Insights/18 Apr 2019
Empathy and Leadership – Something for Lawyers or Not?
Finnish legal culture reveres individual expertise and independence when it comes to what is expected of Finnish lawyers in terms of their competence and skills. Lawyers have generally been seen more as independent lone wolves rather than as team players. However, as teamwork is widely appreciated in various professional fields, we should ask why the legal field puts such a great emphasis on individualism.
Many professions involve individualistic features, so what are the elements that distinguish lawyers from other professionals in this respect? One of the factors could be that legal education in Finland has traditionally focused on building a legal culture that fosters an image of the typical lawyer as an independent professional who works alone, for example as a judge, with the aspiration of gaining great professional recognition and emphasising personal integrity as decision maker. In this respect, both society and the nature of lawyers’ work have changed substantially. Nowadays, lawyers are expected to fit smoothly into their respective organisations and work as part of the team in order to produce added value. This applies not only to private businesses, but also to the public and third sectors as well. There is a clear discord between the more traditional professional identity many lawyers continue to aspire to and the expectations of modern working life insofar as your skills as a team player and your emotional intelligence are concerned.
Lawyers are increasingly hired by teams and organisations that use teamwork as a way of handling demanding tasks and finding solutions. As a result, lawyers are faced with the same requirements for good leadership that have been commonly adopted by organisations. Legal organisations have experienced significant growth over the past few decades, particularly in the private sector, and lawyers often take on managerial responsibilities as well. Their subordinates can be other lawyers, experts, assistants or trainees, among others, and they all have increasingly higher expectations of what constitutes good leadership. Moreover, many lawyers work in matrix organisations and are involved in projects where they might not necessarily have direct subordinates, but where they do have the opportunity to promote the organisation’s goals through their opinions, expertise and experience. This kind of interaction also calls for leadership.

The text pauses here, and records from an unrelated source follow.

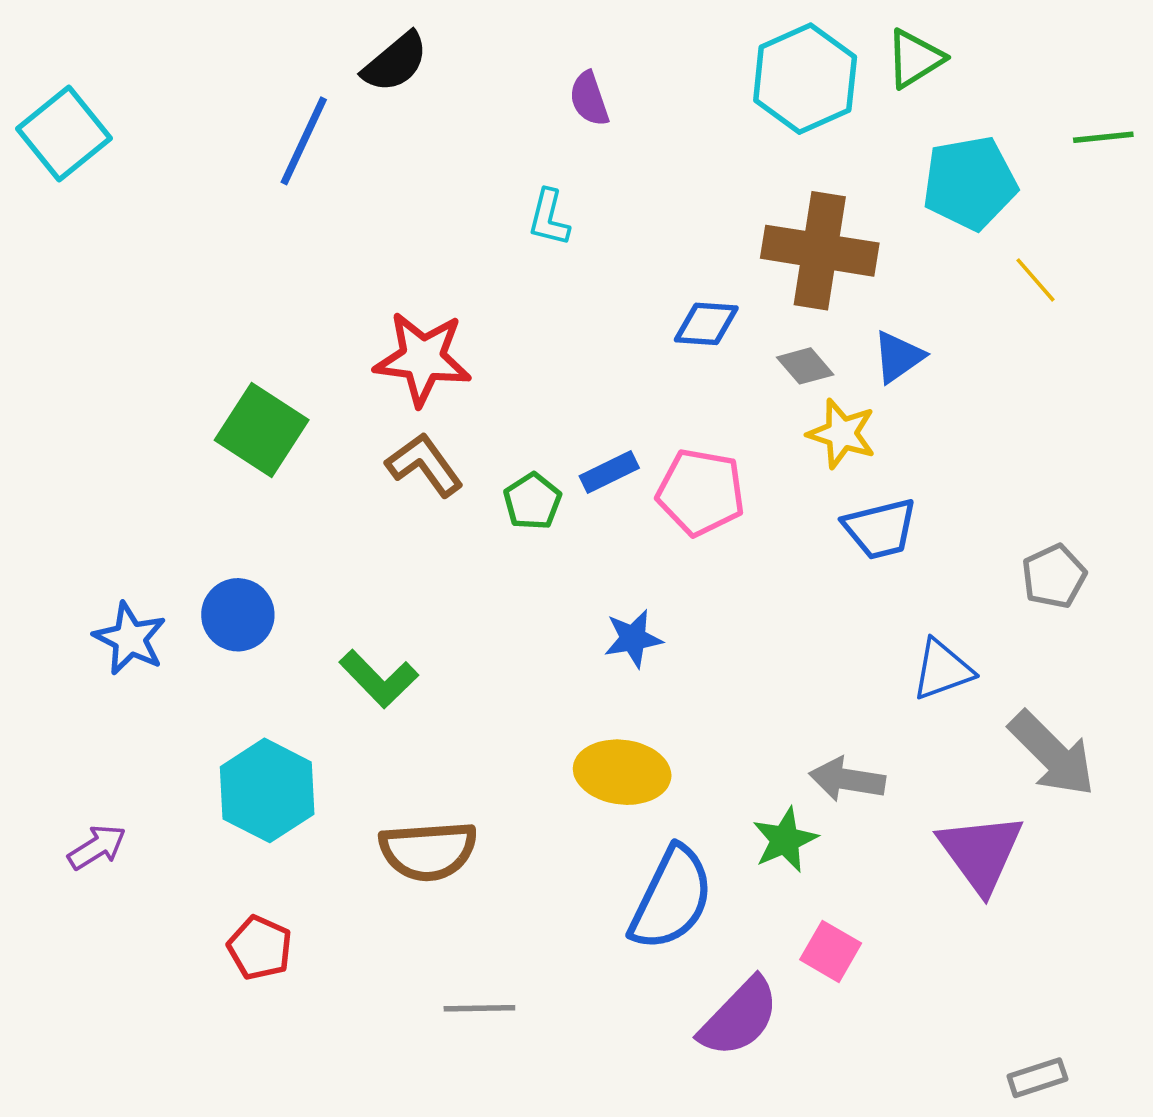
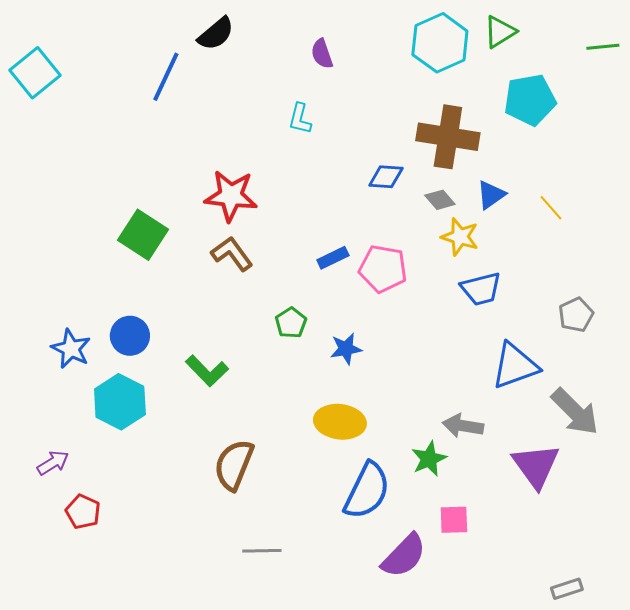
green line: (1103, 137) -> (603, 47), moved
yellow line: (1036, 280) -> (551, 208), moved
green pentagon: (532, 501) -> (291, 323), moved
blue triangle: (942, 670) -> (515, 366), size x1.4
cyan hexagon: (267, 790) -> (120, 402), moved
brown semicircle: (428, 851) -> (234, 465), turned 116
red pentagon: (260, 948) -> (83, 512), moved
pink square: (831, 951) -> (454, 520), turned -32

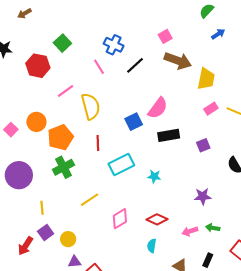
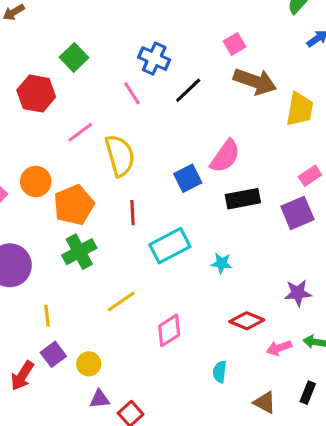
pink rectangle: (211, 109) -> (310, 176), moved
purple square: (203, 145) -> (297, 213), size x1.5
red diamond: (157, 219) -> (247, 321), moved

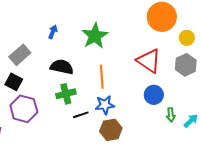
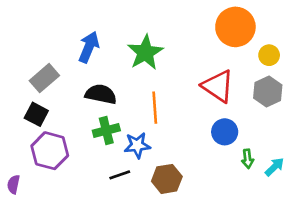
blue arrow: (53, 32) -> (89, 47), size x1.6
blue star: (105, 105) -> (137, 145), moved
black line: (81, 115) -> (120, 175), moved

Good social skills and emotional intelligence are new skills that modern lawyers are increasingly expected to have these days. However, one of the first things that law students are taught in respect of legal thinking is the ability to assess whether something is legally relevant or not – feelings are irrelevant. Practical exercises often involve emotional statements that law students are taught to identify as being legally irrelevant and, as such, to ignore in their legal reasoning. Nevertheless, even though legal rationality disregards emotions, this does not mean that emotions are not an integral part of practising law. Quite the contrary – the majority of lawyers’ work involves human interaction between individuals.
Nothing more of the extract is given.